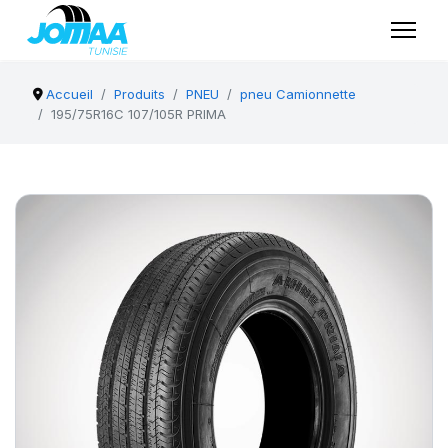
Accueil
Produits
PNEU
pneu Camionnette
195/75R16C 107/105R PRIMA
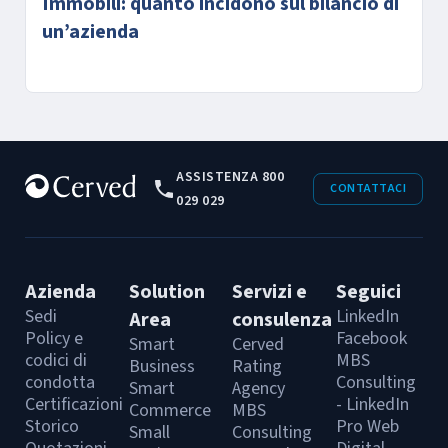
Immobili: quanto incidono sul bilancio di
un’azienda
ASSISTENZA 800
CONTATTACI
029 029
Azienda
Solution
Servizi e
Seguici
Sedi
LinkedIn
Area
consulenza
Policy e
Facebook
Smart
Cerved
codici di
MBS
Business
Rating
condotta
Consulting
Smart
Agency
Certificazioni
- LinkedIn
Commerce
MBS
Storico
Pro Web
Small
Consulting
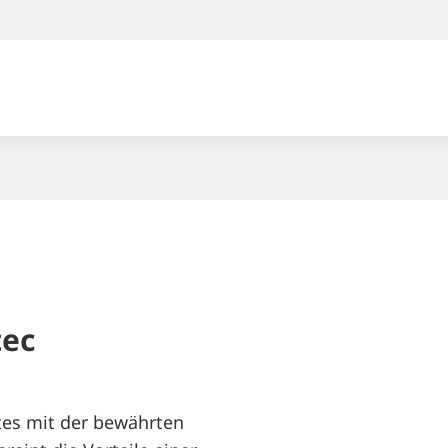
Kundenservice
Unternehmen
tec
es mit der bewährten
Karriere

# # # #

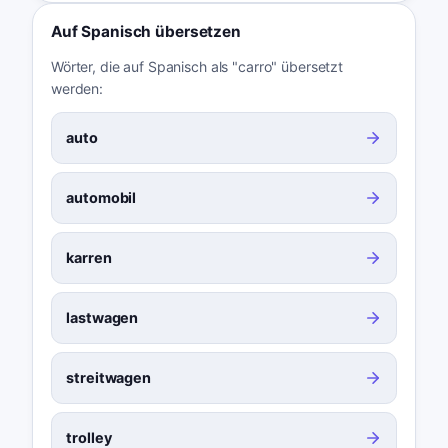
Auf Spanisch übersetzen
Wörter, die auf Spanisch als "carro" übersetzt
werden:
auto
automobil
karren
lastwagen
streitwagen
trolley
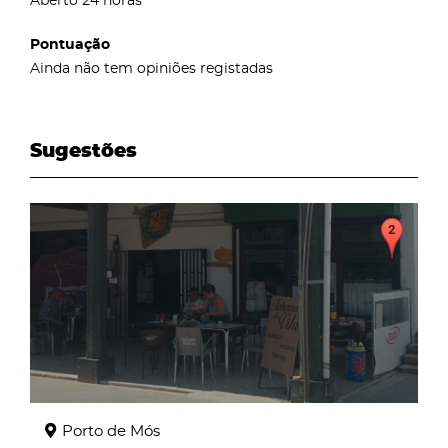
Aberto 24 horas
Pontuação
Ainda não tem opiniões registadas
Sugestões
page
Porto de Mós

# # # #

- [Your task]
Every line of the listing above that contains "Spanisch" is to be copied.

- [The answer]
Auf Spanisch übersetzen
Wörter, die auf Spanisch als "carro" übersetzt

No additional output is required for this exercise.